3. A better way to think about it: “alignment tax”

I like the “alignment tax” framing (the terminology comes from Eliezer Yudkowsky via Paul Christiano). (Maybe it would have been slightly better to call it “safety tax” in the context of this post, but whatever.)

  • If there’s no tradeoff whatsoever between safety and capabilities, that would be an “alignment tax” of 0%—the best case.

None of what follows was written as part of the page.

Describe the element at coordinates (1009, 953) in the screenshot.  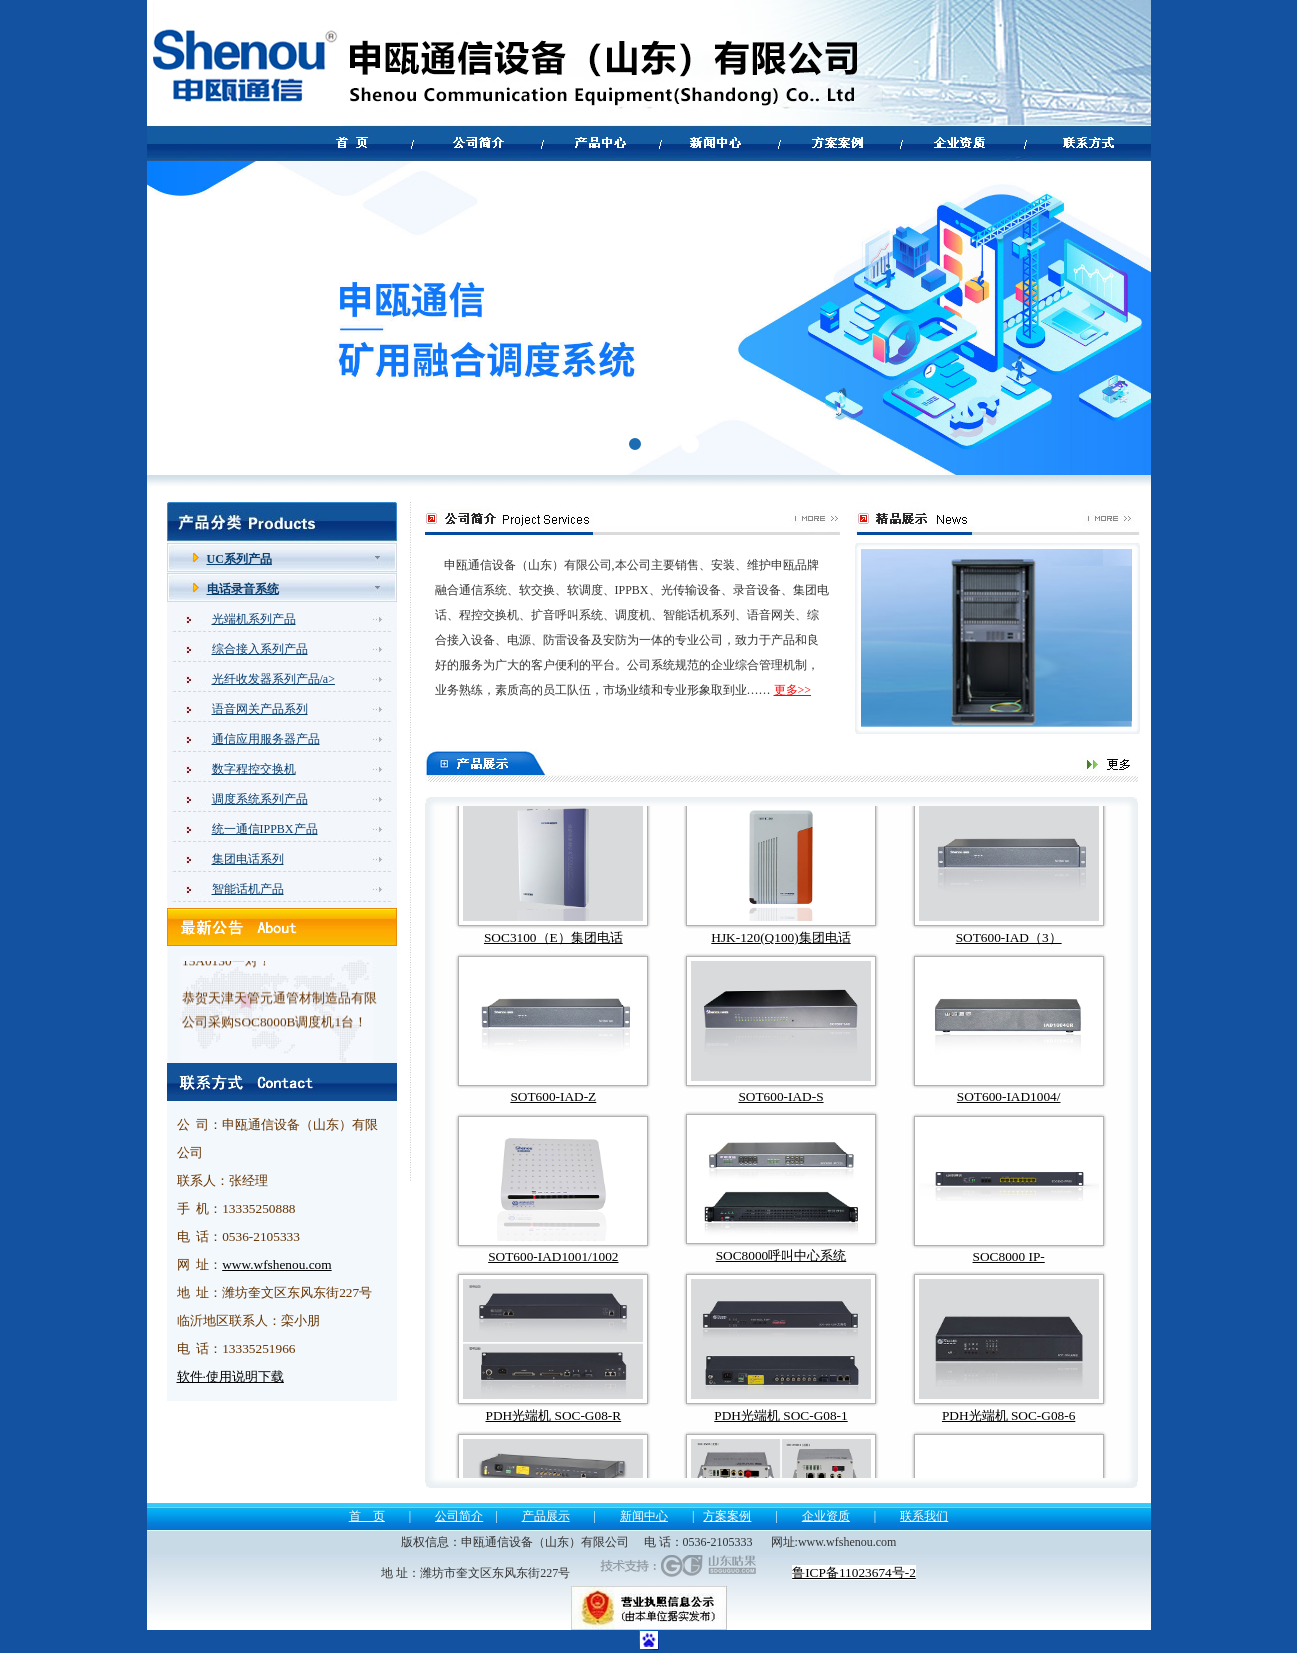
I see `SOT600-IAD（3）` at that location.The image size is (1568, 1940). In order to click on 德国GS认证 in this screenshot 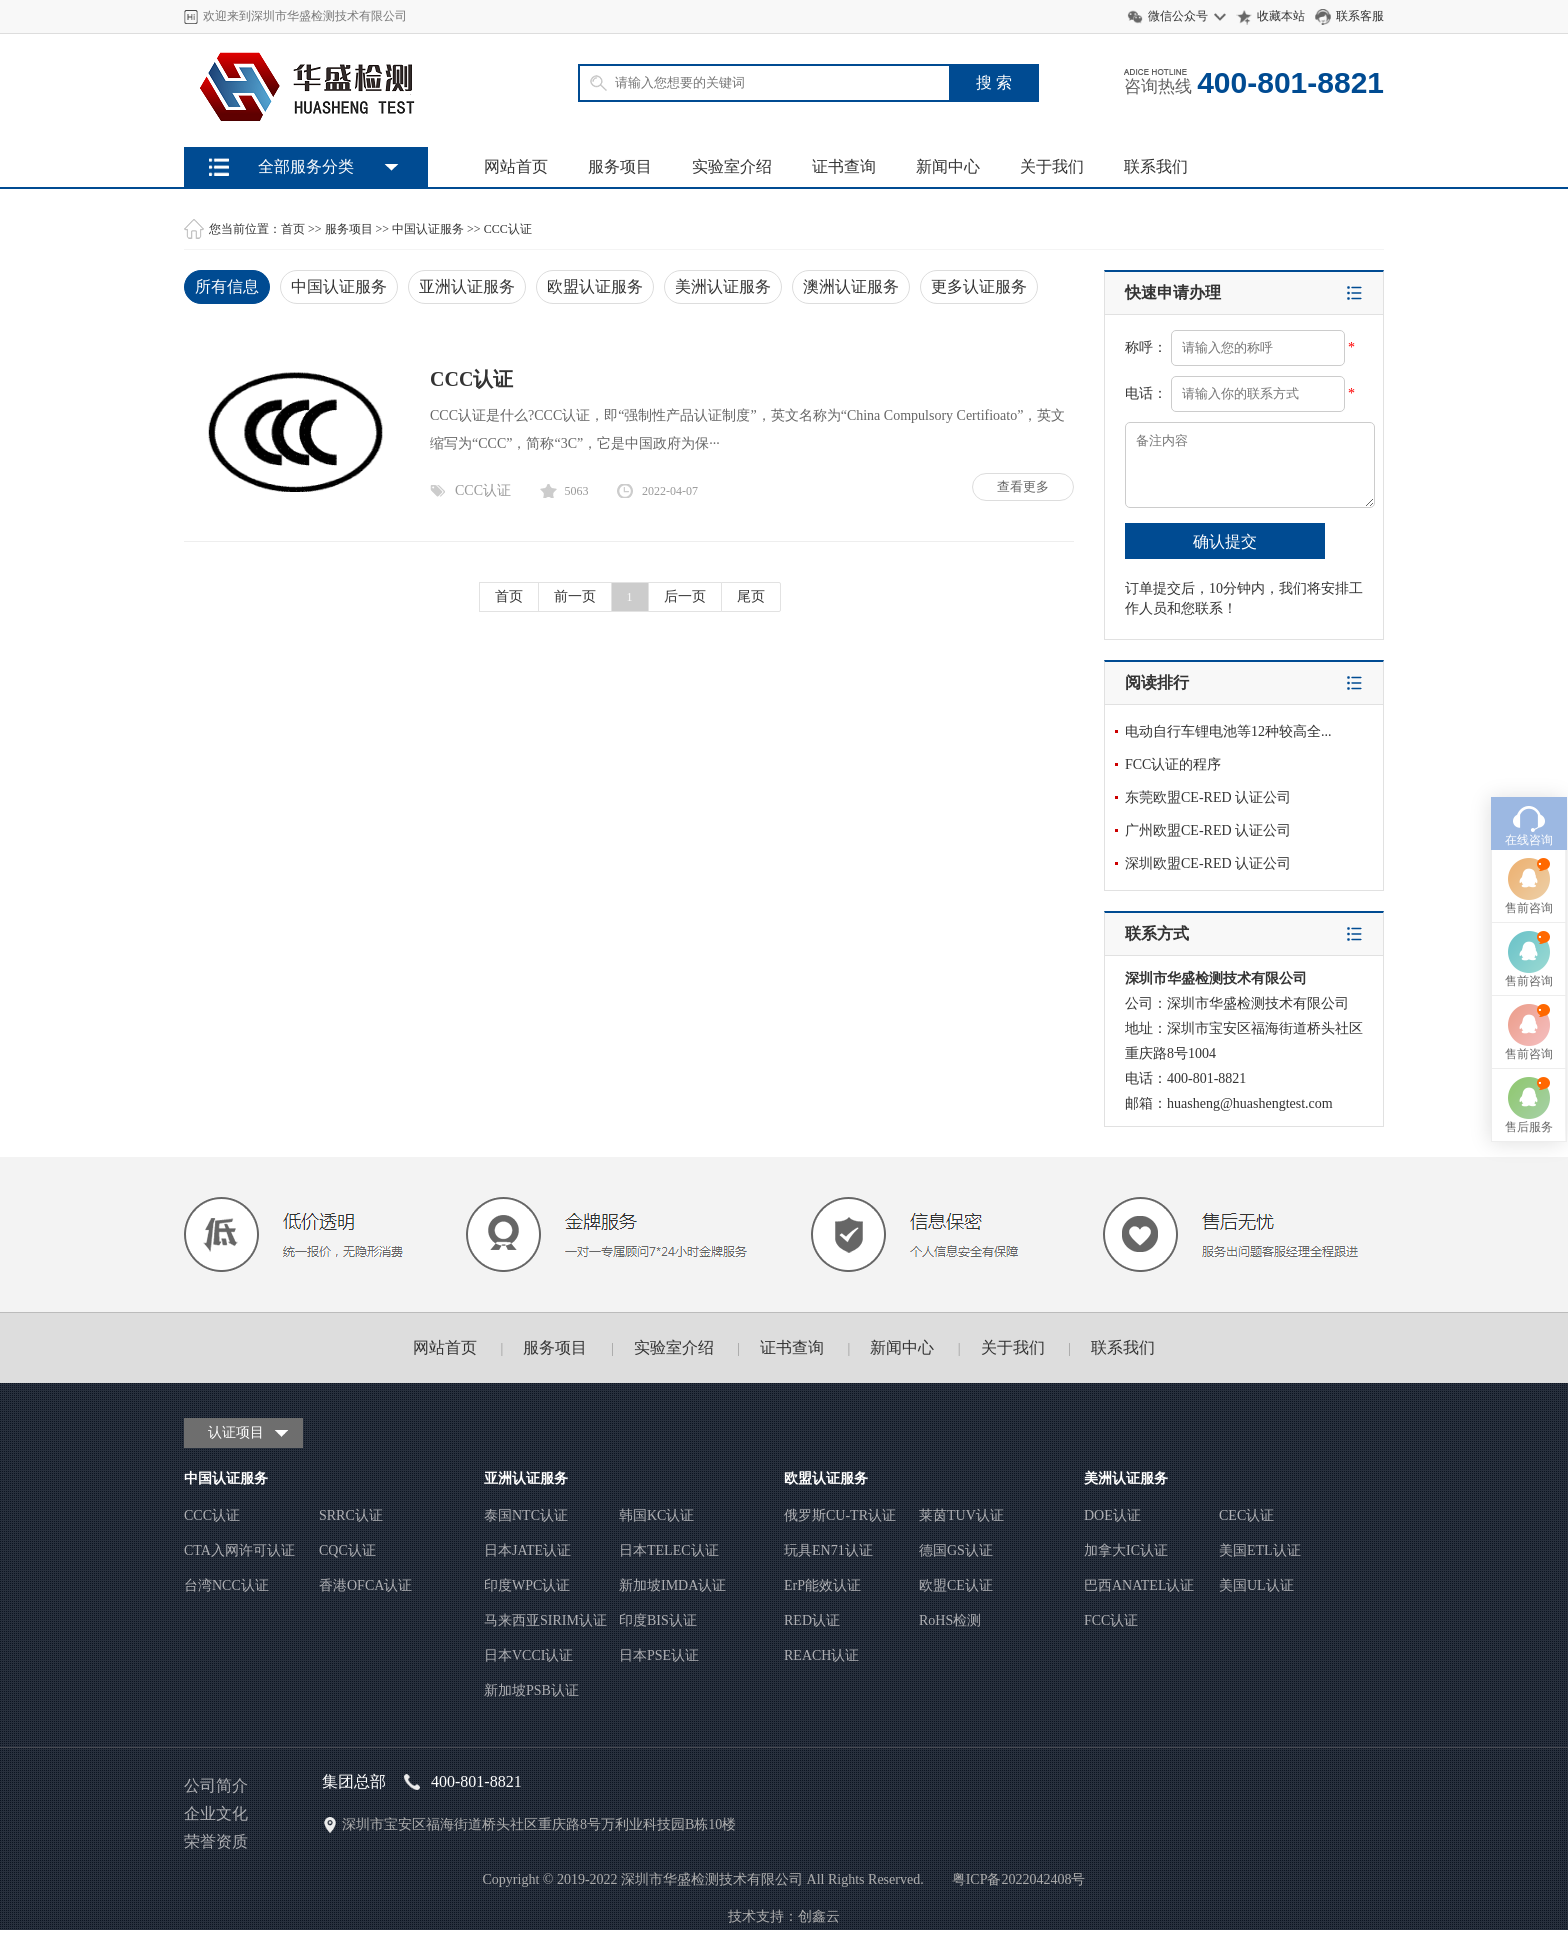, I will do `click(956, 1550)`.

  • If we know how to make unsafe AGIs but we don’t know how to make safe AGIs, that would be an “alignment tax” of infinity%—the worst case.

So if we’re talking about a proposal that entails a safety-capabilities tradeoff dial, the first questions I would ask are:

  • Does this safety proposal entail an alignment tax of infinity%? That is, are there plans /​ ideas that an unsafe AI could come up with and execute, and a safe AI can’t, not even with extra time /​ money /​ compute /​ whatever?

  • If so, would the capability ceiling for “safe AI” be so low that the safe AI is not even up to the task of doing superhuman AGI safety research? (i.e., is the “safe AI” inadequate for use in a “bootstrapping” approach to safe powerful AGI?)

If yes to both, that’s VERY BAD. If any safety proposal is like that, it goes straight into the garbage!

Then the next question to ask is: if the alignment tax is less than infinity, that’s a good start, but just how high or low is the tax? There’s no right answer anymore: it’s just “The lower the better”.

After all, we would like a world of perfect compliance, where all relevant actors are always paying the alignment tax in order to set their dial to “safe”. I don’t think this is utterly impossible. There are three things that can work together to make it happen:

  • As-low-as-possible alignment tax

  • People’s selfish desire to have their own AGIs to stay safe and under control.

  • _____________ [this bullet point is deliberately left blank, to be filled in by some coordination mechanism /​ legal framework /​ something-or-other that the AGI strategy /​ governance folks will hopefully eventually come up with!!]

  • Updated to add: For that last one, it would also help if the settings of the important safety-capabilities tradeoff dials are somehow externally legible /​ auditable by third parties. (Thanks Koen Holtman in the comments.)

(Thanks Alex Turner & Miranda Dixon-Luinenburg for comments on a draft.)